(Stored data entries)
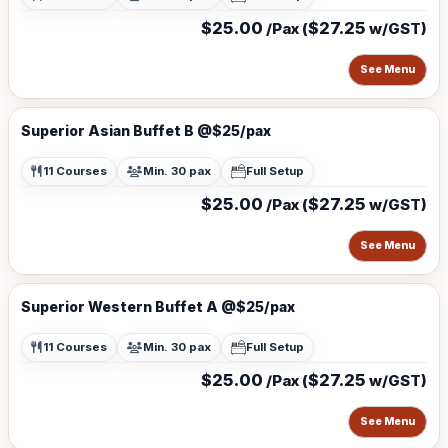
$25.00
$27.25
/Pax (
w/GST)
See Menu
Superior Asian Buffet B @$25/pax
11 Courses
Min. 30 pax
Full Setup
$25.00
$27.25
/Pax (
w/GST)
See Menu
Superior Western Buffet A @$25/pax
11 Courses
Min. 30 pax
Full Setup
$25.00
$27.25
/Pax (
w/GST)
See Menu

---

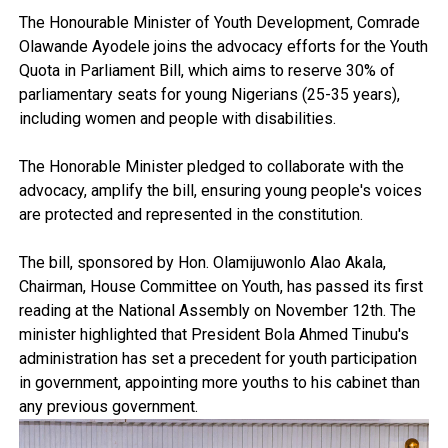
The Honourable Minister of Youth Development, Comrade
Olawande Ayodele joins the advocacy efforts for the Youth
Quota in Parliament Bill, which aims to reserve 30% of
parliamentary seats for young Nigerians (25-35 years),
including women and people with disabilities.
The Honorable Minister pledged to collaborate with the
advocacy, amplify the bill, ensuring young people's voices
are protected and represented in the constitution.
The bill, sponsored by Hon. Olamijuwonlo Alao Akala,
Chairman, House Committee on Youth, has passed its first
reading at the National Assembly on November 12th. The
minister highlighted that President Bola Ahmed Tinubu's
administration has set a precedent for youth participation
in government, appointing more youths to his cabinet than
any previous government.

▸ YOUR TASK: Copy the stretch of the records above that runs from the line with "Olawande Ayodele joins" through the line with "are protected and". Both end lines belong in the copy, and nothing else does.

▸ THE ANSWER:
Olawande Ayodele joins the advocacy efforts for the Youth
Quota in Parliament Bill, which aims to reserve 30% of
parliamentary seats for young Nigerians (25-35 years),
including women and people with disabilities.
The Honorable Minister pledged to collaborate with the
advocacy, amplify the bill, ensuring young people's voices
are protected and represented in the constitution.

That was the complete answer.